More: Jacob Sullum (distinguishing negligent entrustment theory also promoted in suit, which was rejected in new ruling).


  • Why would anyone trust the Connecticut Supreme Court to follow the law? Why should Remington have to deal with the expense of this nonsense decision?

    • It’s not about the law. It’s about: (1) re-election, and, (2) continuing to be invited to the right parties.

      • This may just be my personal view, but I find “wants to be invited to the right parties” awfully tired as a trope for describing those who endorse legal ideas I disagree with. I think most senior judges have already arranged for whatever social life they may want at this point in their careers and don’t spend a lot of time being jealous about unreceived invitations.

        The trope would stand a better chance of being persuasive were it phrased as “are susceptible to social pressure from people who are much like them.” That would capture ways in which even persons who are professionally very secure can sometimes be influenced by their family members, old friends, those with whom they serve in a church or volunteer capacity, and so forth. In Connecticut, that stratum does probably tend to push them in one direction more than another. But all of this is to accept the assumption that the right reaction to a regrettable court ruling is to second-guess the motives of those who signed it.

        • Regarding the motives of those who wrote the decision–in my view, this doesn’t happen enough.

          This decision, on so many levels, is bad. First, how do the victims have any standing to enforce a marketing law when they didn’t buy the product and weren’t users of the product? Second, the exception obviously is to deal with situations where there was a difference between the product as marketed and how it performed.

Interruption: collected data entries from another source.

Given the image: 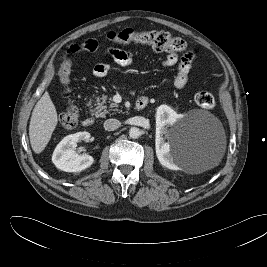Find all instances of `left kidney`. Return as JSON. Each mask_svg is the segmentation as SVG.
I'll return each instance as SVG.
<instances>
[{"instance_id":"5707ae66","label":"left kidney","mask_w":267,"mask_h":267,"mask_svg":"<svg viewBox=\"0 0 267 267\" xmlns=\"http://www.w3.org/2000/svg\"><path fill=\"white\" fill-rule=\"evenodd\" d=\"M180 118L181 114H177L172 108L167 105H160L156 111V140L155 149L156 156L160 164L170 170H180V167L175 162L173 154L171 153V146L165 142L163 135L166 133V127L173 125Z\"/></svg>"}]
</instances>
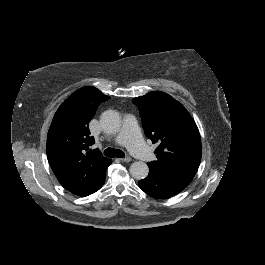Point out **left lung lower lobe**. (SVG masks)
<instances>
[{"mask_svg":"<svg viewBox=\"0 0 265 265\" xmlns=\"http://www.w3.org/2000/svg\"><path fill=\"white\" fill-rule=\"evenodd\" d=\"M191 180V177L166 175L149 169V175L138 184L148 195L157 199H166L184 190Z\"/></svg>","mask_w":265,"mask_h":265,"instance_id":"1","label":"left lung lower lobe"}]
</instances>
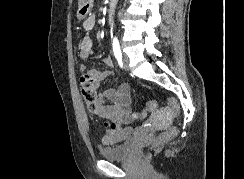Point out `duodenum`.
Returning a JSON list of instances; mask_svg holds the SVG:
<instances>
[{
	"mask_svg": "<svg viewBox=\"0 0 244 179\" xmlns=\"http://www.w3.org/2000/svg\"><path fill=\"white\" fill-rule=\"evenodd\" d=\"M114 12H115V8H111V9L109 10V14H110L111 16L114 15Z\"/></svg>",
	"mask_w": 244,
	"mask_h": 179,
	"instance_id": "410a0bca",
	"label": "duodenum"
}]
</instances>
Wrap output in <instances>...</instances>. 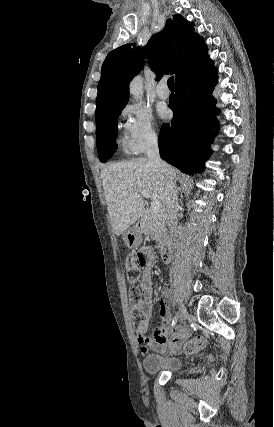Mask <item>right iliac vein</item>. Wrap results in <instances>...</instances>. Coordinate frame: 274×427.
<instances>
[{
	"mask_svg": "<svg viewBox=\"0 0 274 427\" xmlns=\"http://www.w3.org/2000/svg\"><path fill=\"white\" fill-rule=\"evenodd\" d=\"M179 316H180L181 323H183L185 321V319L188 317L187 312H186V308L183 304H181L179 307Z\"/></svg>",
	"mask_w": 274,
	"mask_h": 427,
	"instance_id": "63e3f726",
	"label": "right iliac vein"
}]
</instances>
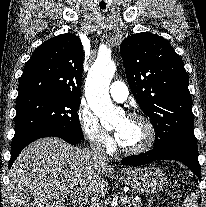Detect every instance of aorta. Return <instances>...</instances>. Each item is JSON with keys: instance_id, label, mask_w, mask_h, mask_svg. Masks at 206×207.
<instances>
[{"instance_id": "aorta-1", "label": "aorta", "mask_w": 206, "mask_h": 207, "mask_svg": "<svg viewBox=\"0 0 206 207\" xmlns=\"http://www.w3.org/2000/svg\"><path fill=\"white\" fill-rule=\"evenodd\" d=\"M116 71V64L110 58L98 57L85 83V96L92 112L107 126L115 121L118 110L111 102L109 84Z\"/></svg>"}]
</instances>
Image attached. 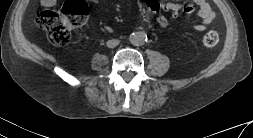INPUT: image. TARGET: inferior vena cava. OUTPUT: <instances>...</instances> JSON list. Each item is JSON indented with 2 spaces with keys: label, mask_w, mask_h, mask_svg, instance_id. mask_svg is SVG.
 Here are the masks:
<instances>
[{
  "label": "inferior vena cava",
  "mask_w": 253,
  "mask_h": 138,
  "mask_svg": "<svg viewBox=\"0 0 253 138\" xmlns=\"http://www.w3.org/2000/svg\"><path fill=\"white\" fill-rule=\"evenodd\" d=\"M120 43V41L118 39H111V40H108L106 45L107 47L109 48H115L116 46H118Z\"/></svg>",
  "instance_id": "602c4592"
}]
</instances>
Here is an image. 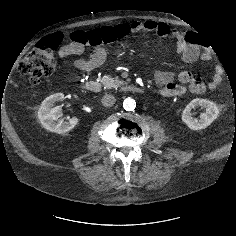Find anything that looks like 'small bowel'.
I'll list each match as a JSON object with an SVG mask.
<instances>
[{"label": "small bowel", "instance_id": "c3829d8e", "mask_svg": "<svg viewBox=\"0 0 236 236\" xmlns=\"http://www.w3.org/2000/svg\"><path fill=\"white\" fill-rule=\"evenodd\" d=\"M129 32H154L160 37L171 36L176 41V53L184 63H192L200 56L208 59V54H201L196 45V36L193 32H182L171 28L167 23L154 20L133 21L126 24ZM84 45L78 42L63 44L58 49V55L61 60L70 66L81 71L90 72L100 67L107 56L104 48H97L92 51L88 58L78 57L84 53ZM157 86L160 88V94L164 97H180L186 92L200 94L206 90V84L202 78L195 73L182 71L177 76L168 71H157L154 76ZM176 79L178 82H176ZM222 80V71L216 70L208 87L215 89Z\"/></svg>", "mask_w": 236, "mask_h": 236}]
</instances>
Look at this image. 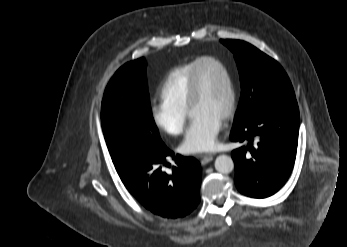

          This is obvious to anyone who looks at it, and the fact that the learned judges didn’t get that either shows that they are obtuse or willful,

          I’ve mentioned the oft-summarily reversed Kim McLane Wardlaw. Why isn’t it ok to impugn her motives? Why isn’t it ok for lawyers and the public to ask whether she is qualified to sit on the courts? “Home cooking” is something EVERYONE who does the legal thing has heard about. Many have suffered it. Every state Supreme Court in America knows about it—and do they do thing one to call it out? Not that I’ve ever seen.

          • ” First, how do the victims have any standing to enforce a marketing law when they didn’t buy the product and weren’t users of the product?”

            Even if they were consumers of the product, why would they have standing? Wouldn’t standing for a lawsuit under an unfair trade practices law require the plaintiff to be a competitor of the defendant?

        • I wish there was a like button for these comments. You would get one here. I also want to say in the real world among real people your political positions do not matter much. I have great friends that have world views that are wildly different from my own.

          In further support, the Scalia-Ginsburg friendship which by all accounts was very real. This relationship was advanced in a hypercharged political environment where they both strongly disagreed with each other.

          Also, I don’t know the law in CT but we have never had an appellate judge removed from office at the ballot box in Maryland history.

  • We’ll see here if Roberts will stand up to the forces of lawlessness, or will he join them?

  • If the original goal of PLCAA was to protect business “too thinly capitalized to withstand the costs of years of legal defense”, what recourse do gunmakers have if the state supreme court allows the lawsuit when it clearly shouldn’t? It seems like the gunmakers still suffer because the state supreme court is determined to enact gun control laws in violation of federal law and the Constitution. Can they have the trial moved to federal court and away from a clearly illegal state court?

    Asking as a non-lawyer, what do/can you do when the law is clearly ignored by the government???